Thursday, June 11, 2009
Hemerocallis 'Double River Wye'
Hello everyone! It has been almost a month since I posted last. A lot of great things have been going on and I have been in the process of moving my office to my home, which has taken a little longer than expected. I've had very limited and extremely slow internet access up until just a few days ago, so now I'll be back on a regular basis. Things are continuing to happen in the garden and there'll be lots to tell as summer progresses.
One of the things that's happening now is the flowering of the daylilies. I only brought one with me to the farm and it's one of my favorites. I found it at a local nursery a few years back and have never seen it again, although I do know that a few places offer it for sale online. It's called 'Double River Wye' and looks almost like a double-flowering form of the old standard 'Hyperion', another one of my absolute favorites. It's just a little smaller in stature than 'Hyperion', standing about 30" tall when its in bloom, with narrow almost grassy foliage. It has multiplied very well, even in a container, and when I do get it in the garden a little later this summer I think I'll be able to divide it into at least three good pieces.
The flowers are almost what I would call a "loose" double, or perhaps even semi-double.
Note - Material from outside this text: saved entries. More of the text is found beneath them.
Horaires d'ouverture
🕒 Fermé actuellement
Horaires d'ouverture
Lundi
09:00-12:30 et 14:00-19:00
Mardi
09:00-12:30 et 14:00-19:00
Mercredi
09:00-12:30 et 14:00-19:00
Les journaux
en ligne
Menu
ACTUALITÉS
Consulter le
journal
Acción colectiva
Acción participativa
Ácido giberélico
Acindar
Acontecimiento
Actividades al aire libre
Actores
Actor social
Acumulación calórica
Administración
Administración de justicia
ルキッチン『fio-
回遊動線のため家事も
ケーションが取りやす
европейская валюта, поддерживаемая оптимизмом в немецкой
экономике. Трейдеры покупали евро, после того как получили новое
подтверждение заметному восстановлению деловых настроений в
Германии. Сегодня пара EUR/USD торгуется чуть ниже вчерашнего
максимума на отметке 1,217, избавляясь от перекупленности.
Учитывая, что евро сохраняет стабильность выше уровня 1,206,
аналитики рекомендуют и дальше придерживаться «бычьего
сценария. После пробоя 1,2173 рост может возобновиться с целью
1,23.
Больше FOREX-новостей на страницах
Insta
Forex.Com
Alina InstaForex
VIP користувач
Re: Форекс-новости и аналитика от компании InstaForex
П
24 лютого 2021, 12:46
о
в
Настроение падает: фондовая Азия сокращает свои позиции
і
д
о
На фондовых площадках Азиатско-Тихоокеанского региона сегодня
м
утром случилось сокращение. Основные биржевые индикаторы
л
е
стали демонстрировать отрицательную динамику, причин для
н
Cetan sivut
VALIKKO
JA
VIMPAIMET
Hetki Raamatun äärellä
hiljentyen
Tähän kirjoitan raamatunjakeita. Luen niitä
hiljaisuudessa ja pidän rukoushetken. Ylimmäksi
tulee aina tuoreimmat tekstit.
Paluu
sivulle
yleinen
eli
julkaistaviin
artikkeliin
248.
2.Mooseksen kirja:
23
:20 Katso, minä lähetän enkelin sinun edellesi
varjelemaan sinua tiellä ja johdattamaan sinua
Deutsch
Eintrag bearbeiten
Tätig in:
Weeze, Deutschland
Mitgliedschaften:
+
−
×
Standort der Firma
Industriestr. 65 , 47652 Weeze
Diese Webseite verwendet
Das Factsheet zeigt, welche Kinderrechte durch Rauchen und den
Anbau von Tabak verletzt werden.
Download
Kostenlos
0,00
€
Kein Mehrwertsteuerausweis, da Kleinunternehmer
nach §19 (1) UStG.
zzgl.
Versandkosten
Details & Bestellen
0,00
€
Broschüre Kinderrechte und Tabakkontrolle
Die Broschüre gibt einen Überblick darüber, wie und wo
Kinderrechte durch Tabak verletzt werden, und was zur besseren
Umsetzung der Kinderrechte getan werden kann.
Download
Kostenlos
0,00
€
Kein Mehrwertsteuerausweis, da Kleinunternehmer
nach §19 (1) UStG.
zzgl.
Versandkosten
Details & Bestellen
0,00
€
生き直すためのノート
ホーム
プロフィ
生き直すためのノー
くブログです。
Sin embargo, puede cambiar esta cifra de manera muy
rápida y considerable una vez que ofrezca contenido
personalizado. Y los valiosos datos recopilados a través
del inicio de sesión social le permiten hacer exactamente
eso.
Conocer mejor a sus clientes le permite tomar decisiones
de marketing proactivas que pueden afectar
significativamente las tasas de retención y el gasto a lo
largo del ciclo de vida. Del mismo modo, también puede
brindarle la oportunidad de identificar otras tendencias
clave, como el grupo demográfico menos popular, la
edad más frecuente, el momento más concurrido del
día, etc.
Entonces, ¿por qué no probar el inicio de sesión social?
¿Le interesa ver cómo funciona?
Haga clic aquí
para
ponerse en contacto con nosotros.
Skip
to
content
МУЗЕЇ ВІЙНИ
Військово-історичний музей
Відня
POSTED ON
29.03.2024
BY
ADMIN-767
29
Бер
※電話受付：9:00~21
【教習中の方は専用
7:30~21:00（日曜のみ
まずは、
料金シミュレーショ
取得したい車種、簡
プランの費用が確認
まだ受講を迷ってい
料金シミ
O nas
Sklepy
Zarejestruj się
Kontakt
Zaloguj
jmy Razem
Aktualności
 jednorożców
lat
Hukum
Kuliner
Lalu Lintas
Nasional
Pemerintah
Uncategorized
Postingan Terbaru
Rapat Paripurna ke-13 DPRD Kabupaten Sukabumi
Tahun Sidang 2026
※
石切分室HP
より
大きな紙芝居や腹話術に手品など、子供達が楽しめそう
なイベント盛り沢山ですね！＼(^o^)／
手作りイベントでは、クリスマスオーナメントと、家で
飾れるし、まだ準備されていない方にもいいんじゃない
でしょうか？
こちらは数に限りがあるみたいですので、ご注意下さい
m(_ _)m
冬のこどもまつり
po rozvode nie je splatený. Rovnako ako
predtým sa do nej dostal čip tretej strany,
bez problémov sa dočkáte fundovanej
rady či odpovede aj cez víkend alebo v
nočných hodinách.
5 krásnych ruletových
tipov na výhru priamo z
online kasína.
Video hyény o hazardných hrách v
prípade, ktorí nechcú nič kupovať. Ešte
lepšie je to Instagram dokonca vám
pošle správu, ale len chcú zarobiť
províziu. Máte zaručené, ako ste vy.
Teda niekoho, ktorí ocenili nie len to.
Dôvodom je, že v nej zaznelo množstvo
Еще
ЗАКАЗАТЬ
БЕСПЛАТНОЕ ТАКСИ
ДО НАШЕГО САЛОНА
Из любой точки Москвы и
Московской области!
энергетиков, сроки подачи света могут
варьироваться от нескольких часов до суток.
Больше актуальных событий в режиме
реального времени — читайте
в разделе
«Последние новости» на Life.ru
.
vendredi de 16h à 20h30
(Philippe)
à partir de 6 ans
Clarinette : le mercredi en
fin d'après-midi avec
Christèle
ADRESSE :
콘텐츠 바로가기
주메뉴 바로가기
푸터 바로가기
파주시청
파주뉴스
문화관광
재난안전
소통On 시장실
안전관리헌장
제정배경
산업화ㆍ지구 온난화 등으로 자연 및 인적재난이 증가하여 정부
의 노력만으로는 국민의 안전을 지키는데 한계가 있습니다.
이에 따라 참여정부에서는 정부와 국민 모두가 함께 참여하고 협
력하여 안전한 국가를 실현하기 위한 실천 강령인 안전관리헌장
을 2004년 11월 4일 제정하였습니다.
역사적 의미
They don't have that full, overblown, rose-like appearance that some of the doubles do, and while I like those, too, there is something infinitely more charming about the "looseness" of the petals in this particular flower. It has a charming, old-fashioned kind of appeal. It doesn't re-bloom (or at least hasn't), there are no eyezones or watermarks or piecrust edges, but that doesn't mean it isn't a good garden plant. It presents exceptionally well, with the stems carrying the flowers well above the foliage (one of my biggest pet peeves with many of the modern hybrids is that they often have their flowers buried in the foliage).
I'm anxious to get it in the ground and see what happens when it really has good soil and an unrestricted root run. I think it's going to turn into a great garden plant!